Speaking of which, turns out there’s a reason Carney was cagey with reporters yesterday about what Obama knew and when. He later admitted that O was indeed briefed on the alarming McKinsey study back in March that identified major problems with the website’s development:

 

[H]e said the president’s familiarity with the report and recommendations did not contradict previous statements from the White House that described Obama as surprised by the scope of flaws in HealthCare.gov.

Obama was told that the problems identified by McKinsey were being addressed, Carney said. And Obama had never claimed to be unaware of “red flags” about the site, only of their seriousness.

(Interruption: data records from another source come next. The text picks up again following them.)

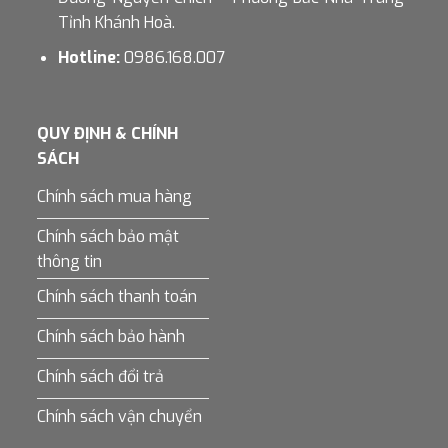
Tỉnh Khánh Hoà.
Hotline:
0986.168.007
QUY ĐỊNH & CHÍNH
SÁCH
Chính sách mua hàng
Chính sách bảo mật
thông tin
Chính sách thanh toán
Chính sách bảo hành
Chính sách đổi trả
Chính sách vận chuyển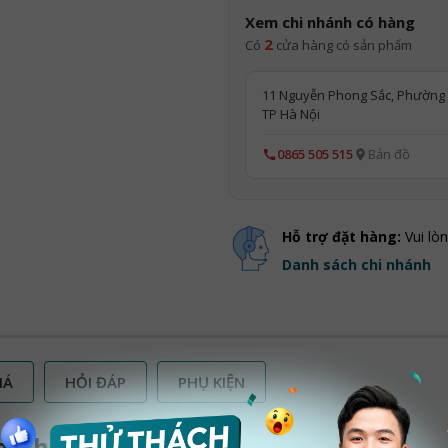
Xem chi nhánh có hàng
2
Có
cửa hàng có sản phẩm
11 Nguyễn Phong Sắc, Phường 
TP Hà Nội
0865 505 515
Bản đồ
Hỗ trợ đặt hàng:
Vui lò
Danh sách chi nhánh
IÁ
HỎI ĐÁP
PHỤ KIỆN
eather Case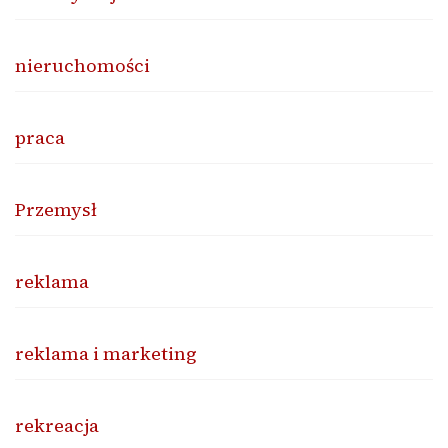
nieruchomości
praca
Przemysł
reklama
reklama i marketing
rekreacja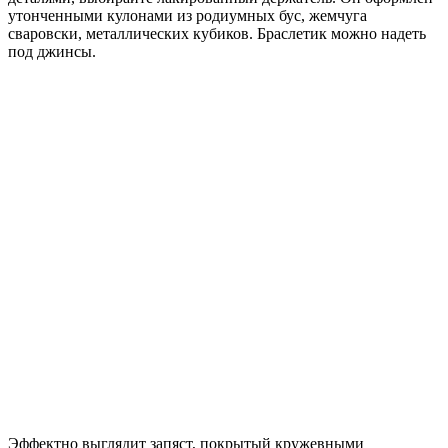
утонченными кулонами из родиумных бус, жемчуга
сваровски, металлических кубиков. Браслетик можно надеть
под джинсы.
Эффектно выглядит запяст, покрытый кружевными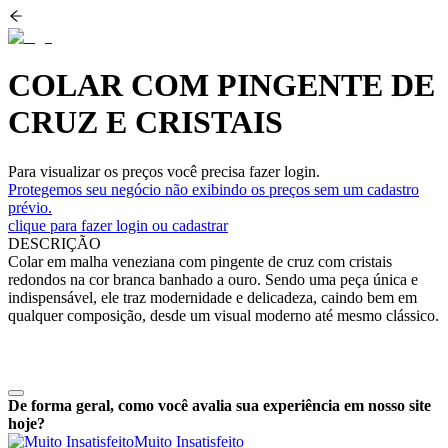
COLAR COM PINGENTE DE
CRUZ E CRISTAIS
Para visualizar os preços você precisa fazer login.
Protegemos seu negócio não exibindo os preços sem um cadastro
prévio.
clique para fazer login ou cadastrar
DESCRIÇÃO
Colar em malha veneziana com pingente de cruz com cristais
redondos na cor branca banhado a ouro. Sendo uma peça única e
indispensável, ele traz modernidade e delicadeza, caindo bem em
qualquer composição, desde um visual moderno até mesmo clássico.
De forma geral, como você avalia sua experiência em nosso site
hoje?
Muito Insatisfeito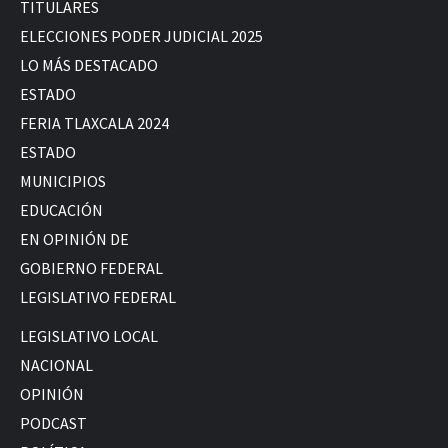
TITULARES
ELECCIONES PODER JUDICIAL 2025
LO MÁS DESTACADO
ESTADO
FERIA TLAXCALA 2024
ESTADO
MUNICIPIOS
EDUCACIÓN
EN OPINIÓN DE
GOBIERNO FEDERAL
LEGISLATIVO FEDERAL
LEGISLATIVO LOCAL
NACIONAL
OPINIÓN
PODCAST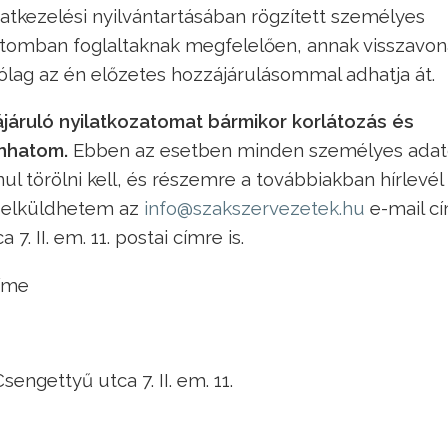
adatkezelési nyilvántartásában rögzített személyes
atomban foglaltaknak megfelelően, annak visszavon
rólag az én előzetes hozzájárulásommal adhatja át.
ájáruló nyilatkozatomat bármikor korlátozás és
onhatom.
Ebben az esetben minden személyes ada
nul törölni kell, és részemre a továbbiakban hírlevé
t elküldhetem az
info@szakszervezetek.hu
e-mail cí
. II. em. 11. postai címre is.
címe
engettyű utca 7. II. em. 11.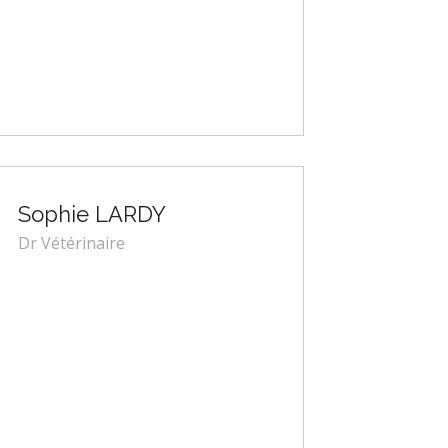
Sophie LARDY
Dr Vétérinaire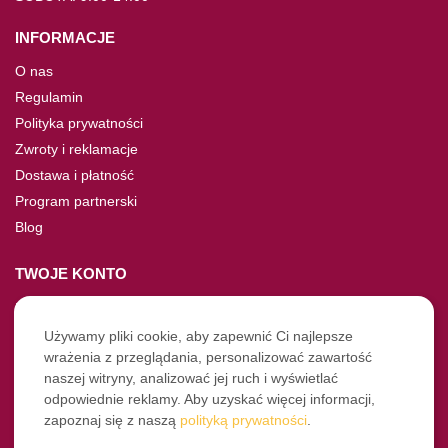
INFORMACJE
O nas
Regulamin
Polityka prywatności
Zwroty i reklamacje
Dostawa i płatność
Program partnerski
Blog
TWOJE KONTO
Moje konto
Nie pamiętasz hasła?
Używamy pliki cookie, aby zapewnić Ci najlepsze
wrażenia z przeglądania, personalizować zawartość
Twoje zamówienia
naszej witryny, analizować jej ruch i wyświetlać
odpowiednie reklamy. Aby uzyskać więcej informacji,
NASZE SOCIALE
zapoznaj się z naszą
polityką prywatności
.
Facebook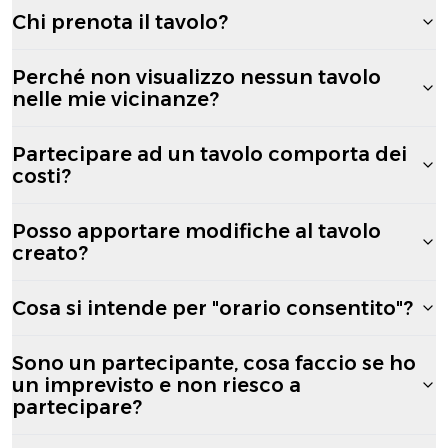
Chi prenota il tavolo?
Perché non visualizzo nessun tavolo
nelle mie vicinanze?
Partecipare ad un tavolo comporta dei
costi?
Posso apportare modifiche al tavolo
creato?
Cosa si intende per "orario consentito"?
Sono un partecipante, cosa faccio se ho
un imprevisto e non riesco a
partecipare?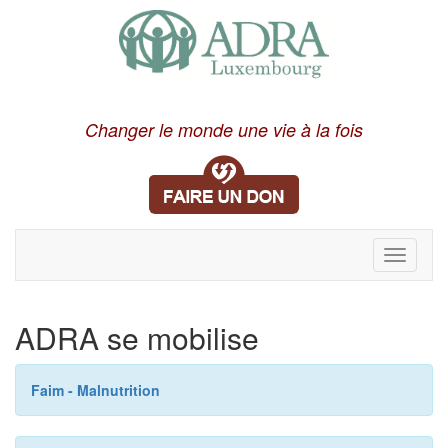
Changer le monde une vie à la fois
Toggle
navigati
ADRA se mobilise
Faim - Malnutrition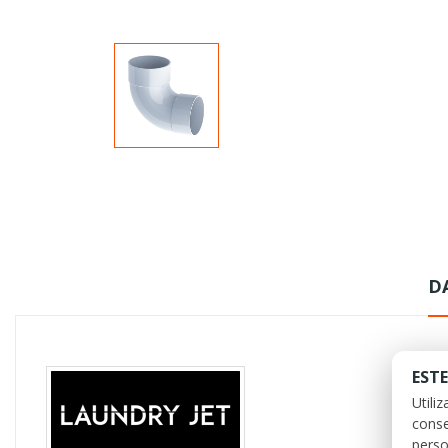
D
ESTE
Utili
conse
perso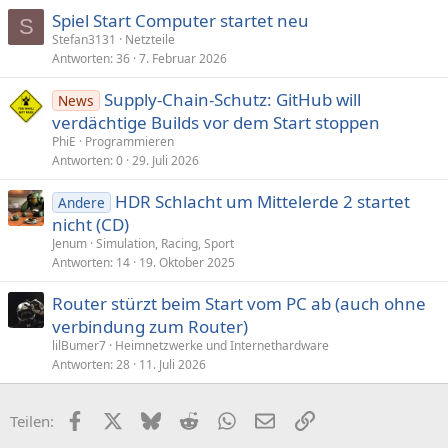
Spiel Start Computer startet neu
S
Stefan3131
Netzteile
Antworten
36
7. Februar 2026
Supply-Chain-Schutz: GitHub will
News
verdächtige Builds vor dem Start stoppen
PhiE
Programmieren
Antworten
0
29. Juli 2026
HDR Schlacht um Mittelerde 2 startet
Andere
nicht (CD)
Jenum
Simulation, Racing, Sport
Antworten
14
19. Oktober 2025
Router stürzt beim Start vom PC ab (auch ohne
verbindung zum Router)
lilBumer7
Heimnetzwerke und Internethardware
Antworten
28
11. Juli 2026
Facebook
X (Twitter)
Bluesky
Reddit
WhatsApp
E-Mail
Link
Teilen: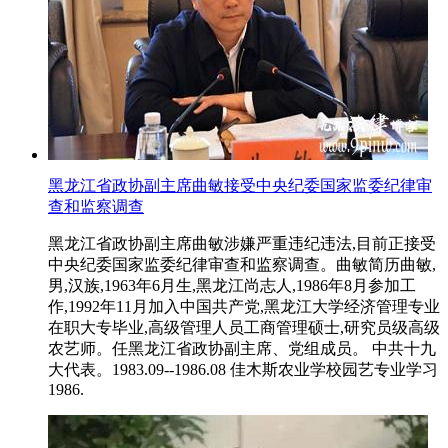
黑龙江省政协副主席曲敏接受中央纪委国家监委纪律审
查和监察调查
黑龙江省政协副主席曲敏涉嫌严重违纪违法,目前正接受
中央纪委国家监委纪律审查和监察调查。曲敏简历曲敏,
男,汉族,1963年6月生,黑龙江尚志人,1986年8月参加工
作,1992年11月加入中国共产党,黑龙江大学经济管理专业
在职大专毕业,高级管理人员工商管理硕士,研究员级高级
农艺师。任黑龙江省政协副主席、党组成员。 中共十九
大代表。1983.09--1986.08 佳木斯农业学校园艺专业学习
1986.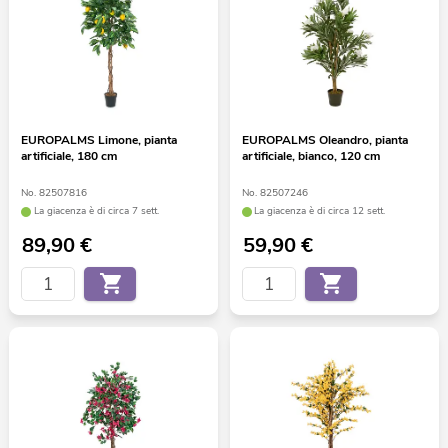
EUROPALMS Limone, pianta
EUROPALMS Oleandro, pianta
artificiale, 180 cm
artificiale, bianco, 120 cm
No. 82507816
No. 82507246
La giacenza è di circa 7 sett.
La giacenza è di circa 12 sett.
89,90
€
59,90
€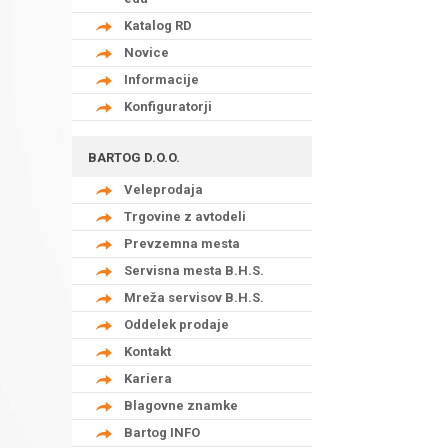
Katalog RD
Novice
Informacije
Konfiguratorji
BARTOG D.O.O.
Veleprodaja
Trgovine z avtodeli
Prevzemna mesta
Servisna mesta B.H.S.
Mreža servisov B.H.S.
Oddelek prodaje
Kontakt
Kariera
Blagovne znamke
Bartog INFO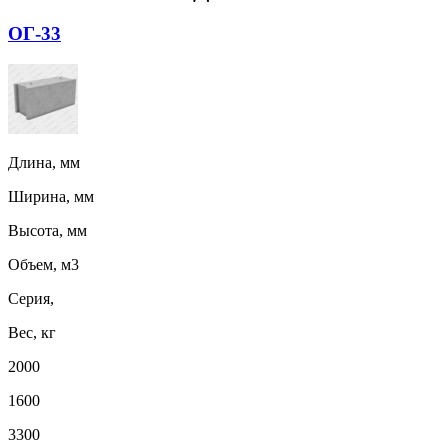
ОГ-33
Длина, мм
Ширина, мм
Высота, мм
Объем, м3
Серия,
Вес, кг
2000
1600
3300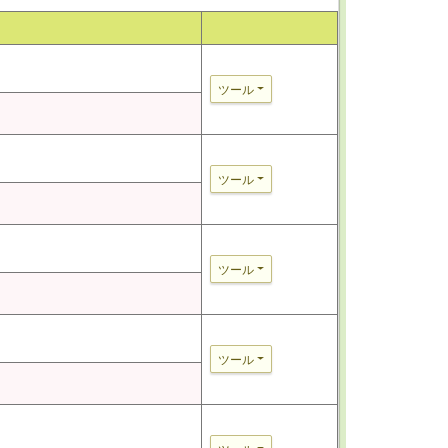
ツール
ツール
ツール
ツール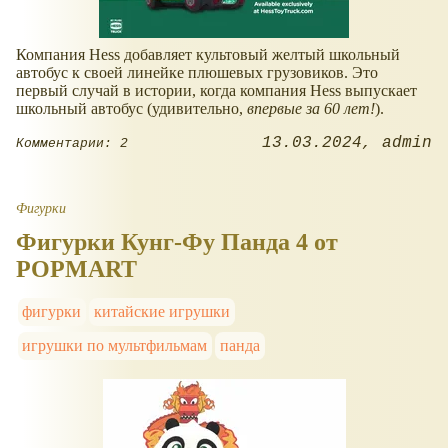
Компания Hess добавляет культовый желтый школьный
автобус к своей линейке плюшевых грузовиков. Это
первый случай в истории, когда компания Hess выпускает
школьный автобус (удивительно,
впервые за 60 лет!
).
13.03.2024
admin
Комментарии: 2
Фигурки
Фигурки Кунг-Фу Панда 4 от
POPMART
фигурки
китайские игрушки
игрушки по мультфильмам
панда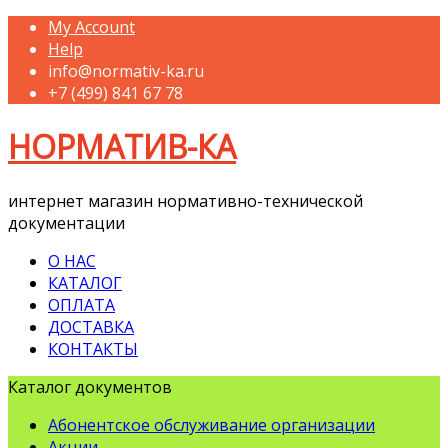
My Account
Help
info@normativ-ka.ru
+7 (499) 841 67 78
НОРМАТИВ-КА
интернет магазин нормативно-технической
документации
О НАС
КАТАЛОГ
ОПЛАТА
ДОСТАВКА
КОНТАКТЫ
Каталог документов
Абонентское обслуживание организации
Акции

But since the disastrous rollout of Obamacare, the question has persisted whether the president has been “less than competent or less than candid,” said John Pitney, professor of politics at Claremont McKenna College in Claremont, California. “This tips the scales in favor of less than candid.”

 

Exactly my point in yesterday’s post. No one much cares whether O knew how bad things were because, whatever the answer, it’s a grave indictment of his leadership. Either he knew and rolled it out anyway — a “bad call” even by Sebelius’s admission — or he was so insulated from the truth about his biggest policy gamble that he was genuinely caught off guard when it blew up on the launchpad. Liar or enormous chump? You make the call.